-- Opening Marker --

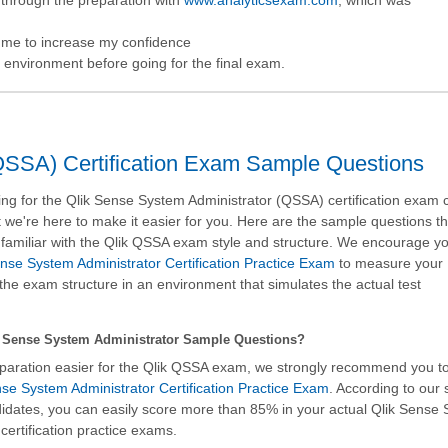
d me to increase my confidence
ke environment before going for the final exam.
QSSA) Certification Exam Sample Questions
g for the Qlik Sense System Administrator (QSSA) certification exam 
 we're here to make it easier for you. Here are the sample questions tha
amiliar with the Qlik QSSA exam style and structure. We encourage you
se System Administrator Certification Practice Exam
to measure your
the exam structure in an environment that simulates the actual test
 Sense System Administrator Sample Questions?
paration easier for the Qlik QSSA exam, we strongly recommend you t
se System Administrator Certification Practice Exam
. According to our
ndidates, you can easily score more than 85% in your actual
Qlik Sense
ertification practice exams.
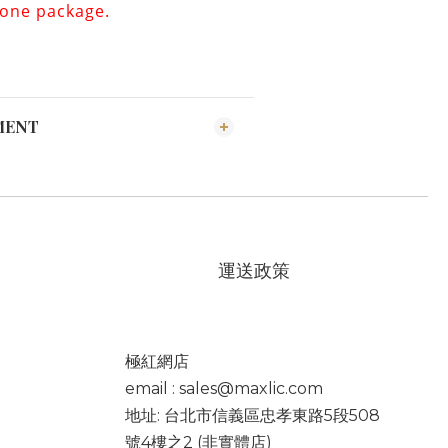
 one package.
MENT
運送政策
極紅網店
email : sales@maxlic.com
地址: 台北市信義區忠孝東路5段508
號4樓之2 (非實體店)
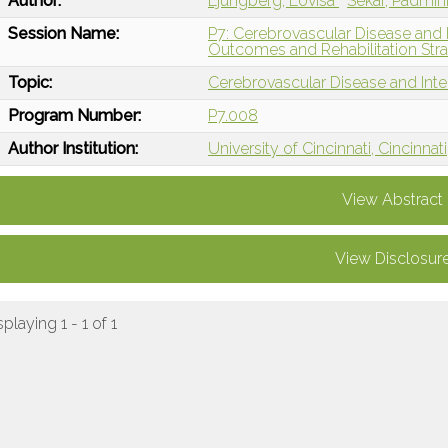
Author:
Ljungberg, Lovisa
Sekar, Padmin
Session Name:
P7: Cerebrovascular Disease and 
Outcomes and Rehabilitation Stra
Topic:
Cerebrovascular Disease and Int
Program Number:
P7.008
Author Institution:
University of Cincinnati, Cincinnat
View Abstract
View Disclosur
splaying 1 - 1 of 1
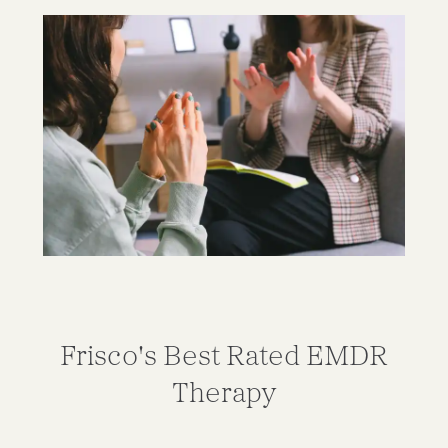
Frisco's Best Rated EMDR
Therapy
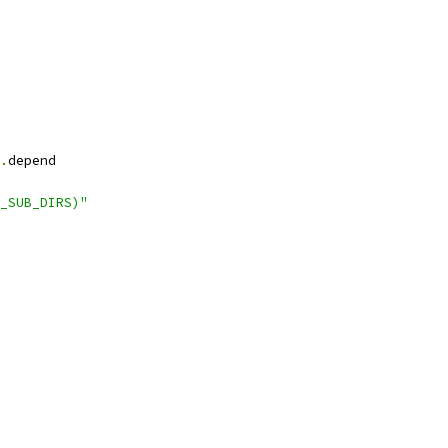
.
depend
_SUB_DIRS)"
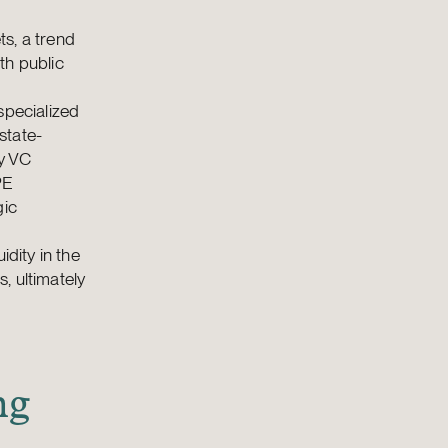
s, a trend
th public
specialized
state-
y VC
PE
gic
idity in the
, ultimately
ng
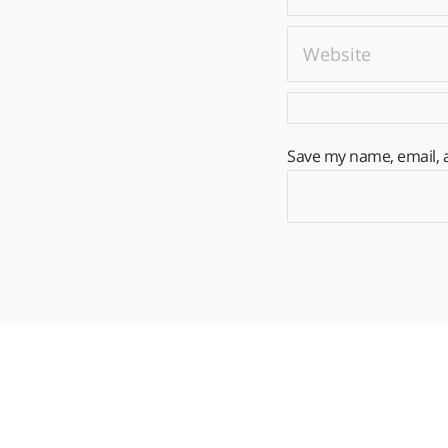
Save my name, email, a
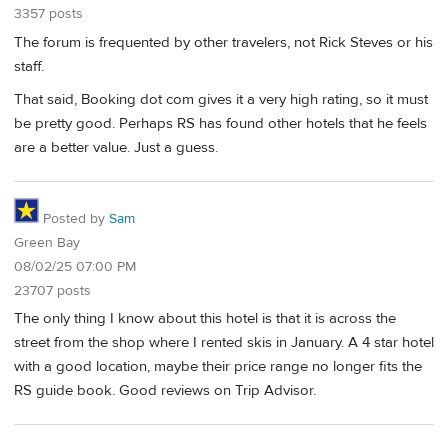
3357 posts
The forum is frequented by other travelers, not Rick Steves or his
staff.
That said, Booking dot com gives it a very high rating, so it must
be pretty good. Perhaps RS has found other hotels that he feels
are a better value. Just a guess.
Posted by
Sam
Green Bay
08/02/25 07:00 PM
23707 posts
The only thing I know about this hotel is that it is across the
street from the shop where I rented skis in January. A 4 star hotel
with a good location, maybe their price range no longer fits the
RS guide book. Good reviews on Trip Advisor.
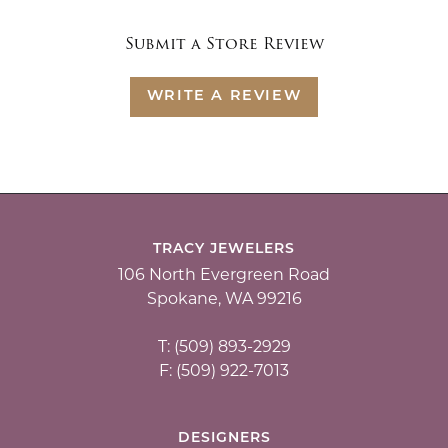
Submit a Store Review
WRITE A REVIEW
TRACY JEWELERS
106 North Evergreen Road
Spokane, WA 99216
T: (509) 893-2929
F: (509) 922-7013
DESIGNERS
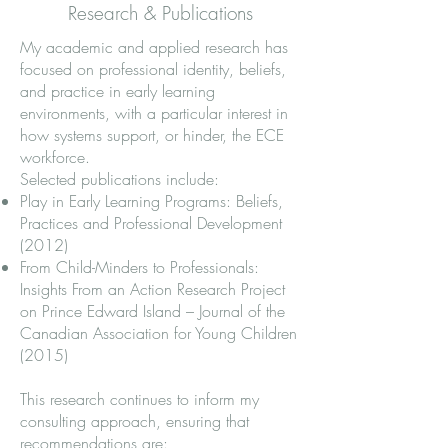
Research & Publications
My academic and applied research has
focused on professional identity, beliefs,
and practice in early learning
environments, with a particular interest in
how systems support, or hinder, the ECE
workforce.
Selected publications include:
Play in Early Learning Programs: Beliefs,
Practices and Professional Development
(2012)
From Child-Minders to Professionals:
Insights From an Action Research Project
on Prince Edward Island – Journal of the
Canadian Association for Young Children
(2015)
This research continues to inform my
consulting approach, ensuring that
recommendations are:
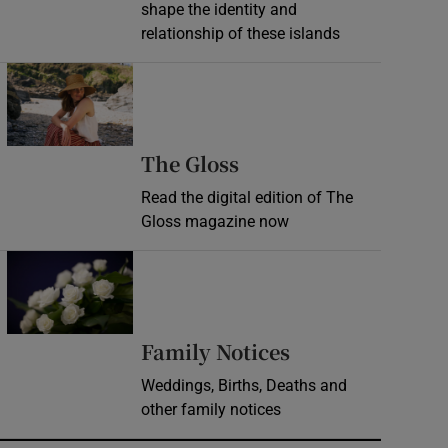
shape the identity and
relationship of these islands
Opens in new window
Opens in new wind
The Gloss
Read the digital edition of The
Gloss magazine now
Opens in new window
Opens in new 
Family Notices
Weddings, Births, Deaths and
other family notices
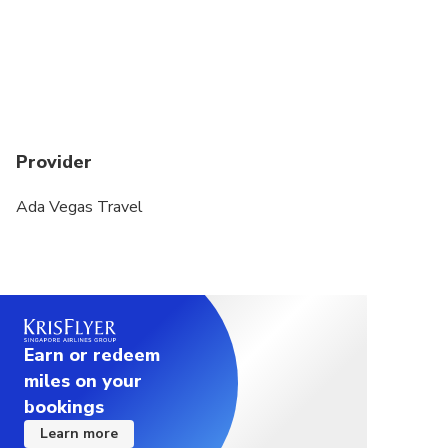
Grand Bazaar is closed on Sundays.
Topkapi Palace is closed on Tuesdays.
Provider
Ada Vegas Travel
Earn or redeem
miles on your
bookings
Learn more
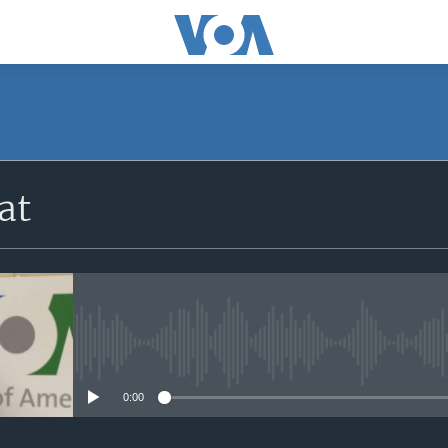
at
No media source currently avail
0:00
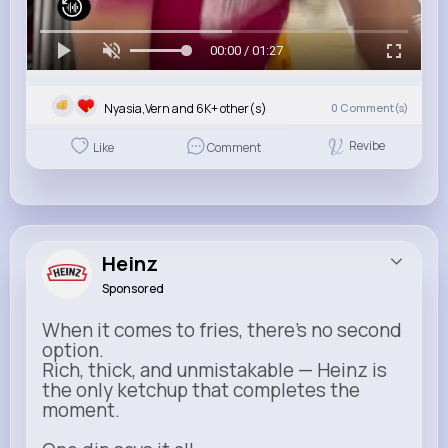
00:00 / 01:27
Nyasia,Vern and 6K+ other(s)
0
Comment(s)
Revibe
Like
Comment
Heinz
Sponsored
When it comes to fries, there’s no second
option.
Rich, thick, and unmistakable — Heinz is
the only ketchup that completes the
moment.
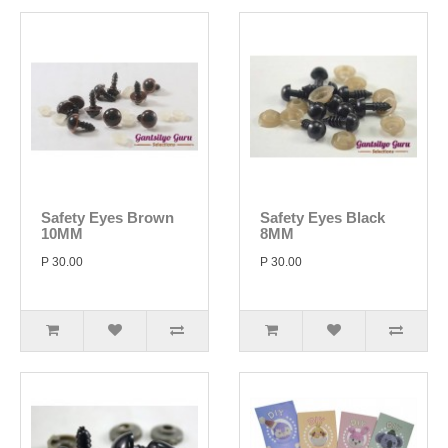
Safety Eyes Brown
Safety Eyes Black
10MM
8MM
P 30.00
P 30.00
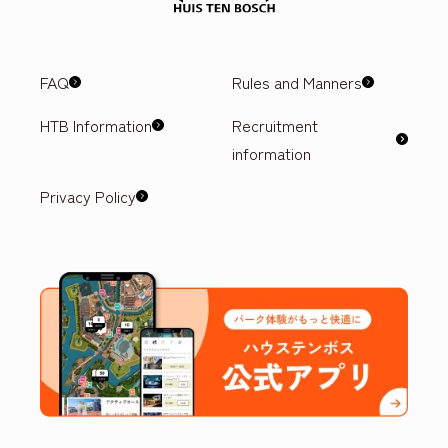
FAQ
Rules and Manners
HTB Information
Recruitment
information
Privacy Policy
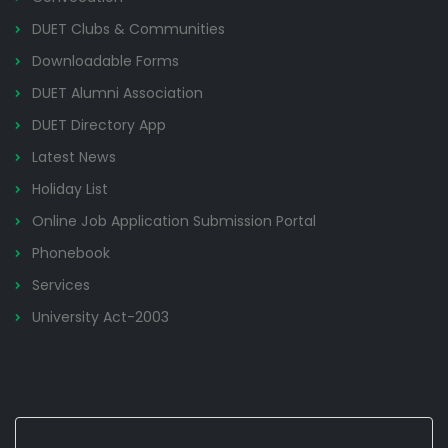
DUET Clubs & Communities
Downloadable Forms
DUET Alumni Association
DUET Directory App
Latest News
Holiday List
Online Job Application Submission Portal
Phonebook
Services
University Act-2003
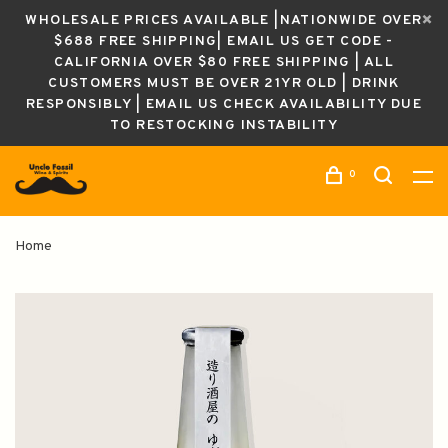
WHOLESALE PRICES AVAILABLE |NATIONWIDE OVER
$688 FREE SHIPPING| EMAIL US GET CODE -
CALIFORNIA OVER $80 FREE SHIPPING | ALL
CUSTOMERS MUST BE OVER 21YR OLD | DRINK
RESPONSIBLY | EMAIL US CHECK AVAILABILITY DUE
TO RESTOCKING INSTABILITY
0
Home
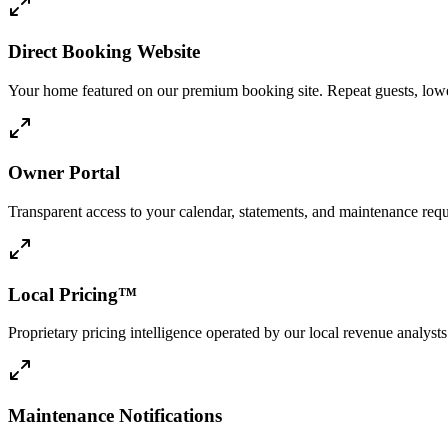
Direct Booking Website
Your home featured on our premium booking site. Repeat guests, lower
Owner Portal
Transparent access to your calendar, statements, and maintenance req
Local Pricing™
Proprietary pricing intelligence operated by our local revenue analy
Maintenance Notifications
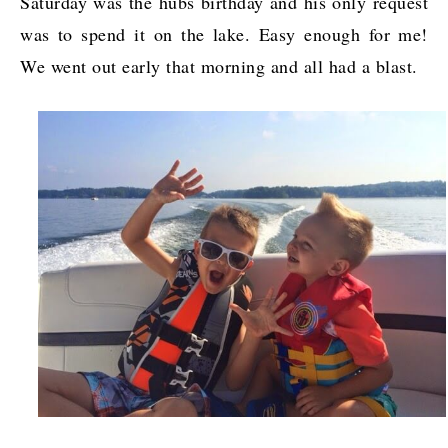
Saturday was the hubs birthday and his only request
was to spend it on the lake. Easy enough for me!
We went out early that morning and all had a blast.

-- Closing Marker --

### REQUIRED WORK
The word "actual" appears in some of the lines above. Copy those lines.

### SOLUTION BELOW
the exam structure in an environment that simulates the actual test
ndidates, you can easily score more than 85% in your actual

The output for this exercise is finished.